ABOUT THIS EXERCISE: Search the entries below for "will", and copy each line where it appears.

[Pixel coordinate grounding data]
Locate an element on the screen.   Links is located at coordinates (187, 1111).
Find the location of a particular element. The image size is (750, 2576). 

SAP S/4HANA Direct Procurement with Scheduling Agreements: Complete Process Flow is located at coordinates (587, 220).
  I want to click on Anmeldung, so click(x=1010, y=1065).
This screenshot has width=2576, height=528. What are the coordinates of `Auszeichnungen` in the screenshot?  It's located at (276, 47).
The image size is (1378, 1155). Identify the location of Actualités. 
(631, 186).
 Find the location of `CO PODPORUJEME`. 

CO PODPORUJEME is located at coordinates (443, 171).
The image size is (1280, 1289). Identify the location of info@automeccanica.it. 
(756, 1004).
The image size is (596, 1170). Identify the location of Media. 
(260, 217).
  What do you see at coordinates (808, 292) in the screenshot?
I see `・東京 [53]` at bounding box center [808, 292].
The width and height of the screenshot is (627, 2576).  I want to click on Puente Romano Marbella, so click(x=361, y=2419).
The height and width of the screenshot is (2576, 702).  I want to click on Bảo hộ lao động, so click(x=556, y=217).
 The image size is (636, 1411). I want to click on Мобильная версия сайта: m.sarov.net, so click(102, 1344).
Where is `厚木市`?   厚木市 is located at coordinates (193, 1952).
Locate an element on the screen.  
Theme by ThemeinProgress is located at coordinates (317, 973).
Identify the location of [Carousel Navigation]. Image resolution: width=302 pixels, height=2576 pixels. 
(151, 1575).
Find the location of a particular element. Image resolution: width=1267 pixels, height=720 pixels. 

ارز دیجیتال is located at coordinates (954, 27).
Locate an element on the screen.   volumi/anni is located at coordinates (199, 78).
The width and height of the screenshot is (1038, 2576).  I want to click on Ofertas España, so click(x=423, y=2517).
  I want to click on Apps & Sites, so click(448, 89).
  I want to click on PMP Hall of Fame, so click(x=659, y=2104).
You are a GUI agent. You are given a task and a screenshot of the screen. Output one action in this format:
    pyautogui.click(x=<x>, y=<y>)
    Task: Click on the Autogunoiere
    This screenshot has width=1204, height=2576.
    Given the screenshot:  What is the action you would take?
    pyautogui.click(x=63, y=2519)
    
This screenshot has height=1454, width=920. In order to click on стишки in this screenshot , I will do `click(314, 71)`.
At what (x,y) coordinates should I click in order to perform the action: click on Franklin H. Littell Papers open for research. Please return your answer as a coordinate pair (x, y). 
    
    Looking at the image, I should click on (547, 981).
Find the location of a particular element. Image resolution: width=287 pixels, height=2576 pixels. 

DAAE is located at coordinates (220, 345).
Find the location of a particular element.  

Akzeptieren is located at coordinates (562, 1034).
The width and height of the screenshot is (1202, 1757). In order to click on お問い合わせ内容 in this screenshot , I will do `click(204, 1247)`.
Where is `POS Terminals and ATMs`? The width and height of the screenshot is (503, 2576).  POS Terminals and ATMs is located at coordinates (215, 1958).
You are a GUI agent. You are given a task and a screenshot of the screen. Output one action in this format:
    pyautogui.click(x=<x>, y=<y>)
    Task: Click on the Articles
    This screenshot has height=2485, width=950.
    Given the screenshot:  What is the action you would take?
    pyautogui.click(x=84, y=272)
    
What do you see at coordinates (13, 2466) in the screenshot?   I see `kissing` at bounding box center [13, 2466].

RESPONSE BOX:
This screenshot has height=1454, width=920. In order to click on стишки in this screenshot , I will do `click(314, 71)`.
The width and height of the screenshot is (1202, 1757). In order to click on お問い合わせ内容 in this screenshot , I will do `click(204, 1247)`.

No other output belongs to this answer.